Triceps workout program
Superset 1: long head
4 approach to 6 repetitions
4 approach to 10 repetitions
Superset 2: medial head
4 approach to 6 repetitions
4 approach to 10 repetitions
Superset 3: lateral head
4 approach to 6 repetitions
4 approach to 10 repetitions
4 steps to titanic triceps
Want to enjoy the best triceps workout of your life? Here are 4 guaranteed ways to get a monstrous triceps boost.
1. Get off the horizontal bench
Bench press with a narrow grip and extensions performed on a bench with a 30-45 ° negative incline will help reduce deltoid involvement and slightly increase the load on the medial and lateral head of the triceps. The same exercises on a bench with a positive incline will activate the long head to a greater extent.
2. Leave your thumb away
Grasping the bar tightly with your thumb, holding the projectile in your fist, you engage the brachioradialis muscle (Musculus brachioradialis). This steals a fraction of the load from the triceps. If your palms and hands are intact, use a thumb grip on the same side of the bar as your other fingers.
Thumb grip on the bar steals some of the load from the triceps
3. Use isometric hold and pump
Fixing the arm in the position of maximum muscle contraction – the last centimeters of the trajectory of movement – increases neural activity in the triceps region, and this is transformed into an increase in contraction. Another way to burn out muscle is tempo pumping in the upper range of the trajectory of movement, especially effective after failure, when you are no longer able to complete a full-range repetition.
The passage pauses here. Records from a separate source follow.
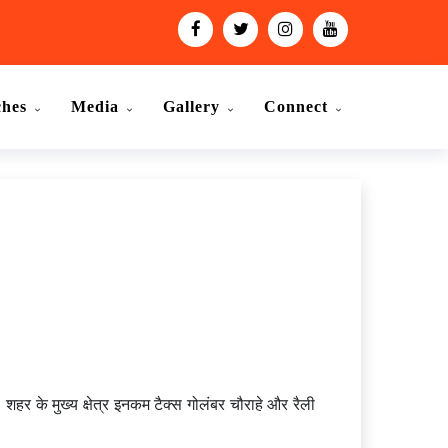
ches
Media
Gallery
Connect
 शहर के मुख्य क्षेत्र इनकम टैक्स गोलंबर चौराहे और रैली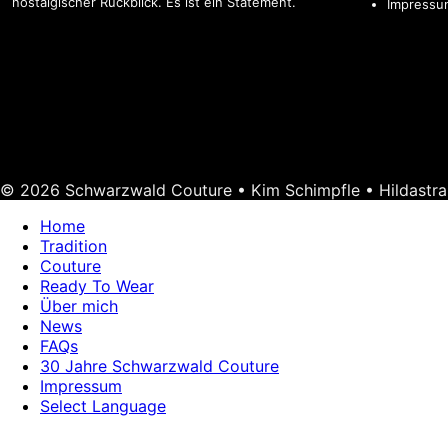
nostalgischer Rückblick. Es ist ein Statement.
Impressu
© 2026 Schwarzwald Couture • Kim Schimpfle • Hildastra
Home
Tradition
Couture
Ready To Wear
Über mich
News
FAQs
30 Jahre Schwarzwald Couture
Impressum
Select Language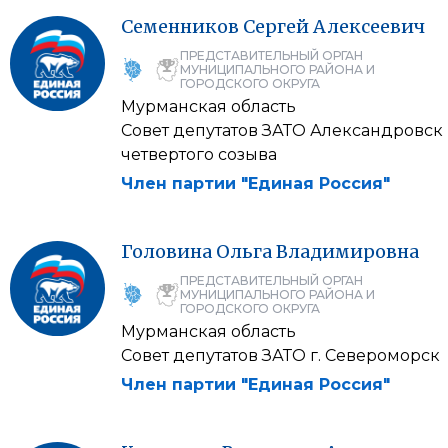
Семенников
Сергей
Алексеевич
ПРЕДСТАВИТЕЛЬНЫЙ ОРГАН
МУНИЦИПАЛЬНОГО РАЙОНА И
ГОРОДСКОГО ОКРУГА
Мурманская область
Совет депутатов ЗАТО Александровск
четвертого созыва
Член партии "Единая Россия"
Головина
Ольга
Владимировна
ПРЕДСТАВИТЕЛЬНЫЙ ОРГАН
МУНИЦИПАЛЬНОГО РАЙОНА И
ГОРОДСКОГО ОКРУГА
Мурманская область
Совет депутатов ЗАТО г. Североморск
Член партии "Единая Россия"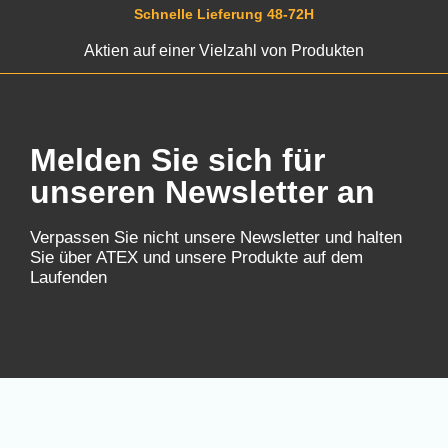
Schnelle Lieferung 48-72H
Aktien auf einer Vielzahl von Produkten
Melden Sie sich für
unseren Newsletter an
Verpassen Sie nicht unsere Newsletter und halten
Sie über ATEX und unsere Produkte auf dem
Laufenden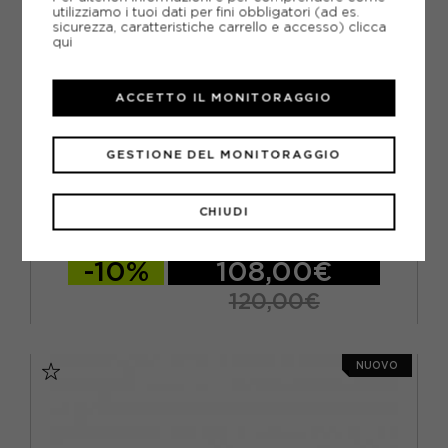
utilizziamo i tuoi dati per fini obbligatori (ad es.
sicurezza, caratteristiche carrello e accesso)
clicca
qui
ACCETTO IL MONITORAGGIO
GESTIONE DEL MONITORAGGIO
ADIDAS ORIGINALS
ADIDAS ORIGINALS GAZELLE INDOOR GRIGIO VIOLA -
SNEAKERS DONNA
CHIUDI
ACQUISTA
-10%
108,00€
120,00€
EUR 36 2/3 / UK 4
EUR 37 1/3 / UK 4,5
NUOVO
EUR 38 / UK 5
EUR 38 2/3 / UK 5,5
EUR 39 1/3 / UK 6
EUR 40 / UK 6,5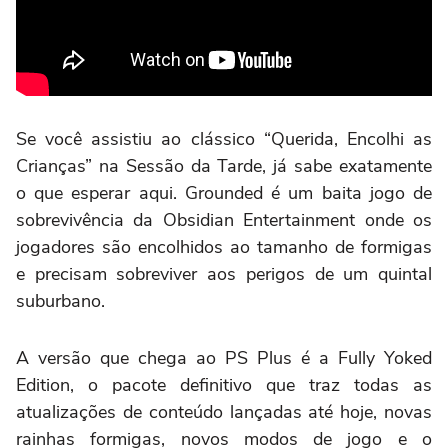
Se você assistiu ao clássico “Querida, Encolhi as
Crianças” na Sessão da Tarde, já sabe exatamente
o que esperar aqui. Grounded é um baita jogo de
sobrevivência da Obsidian Entertainment onde os
jogadores são encolhidos ao tamanho de formigas
e precisam sobreviver aos perigos de um quintal
suburbano.
A versão que chega ao PS Plus é a Fully Yoked
Edition, o pacote definitivo que traz todas as
atualizações de conteúdo lançadas até hoje, novas
rainhas formigas, novos modos de jogo e o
4. Use high-intensity training techniques
Negatives, or eccentric repetitions, are high-intensity training techniques. The technique is based on a slow lowering of the projectile after reaching muscle failure. You can also use the rest-pause technique: take a relatively large working weight (say, a weight with which you can finish 8 reps) and do only 5 reps with it. Place the projectile on the stops, rest for 15-20 seconds and resume the approach, performing 5 more repetitions. Combine 4-5 of these work / rest stretches and you have 25 reps with 8 rep weights. This will be your ticket to rapid muscle growth!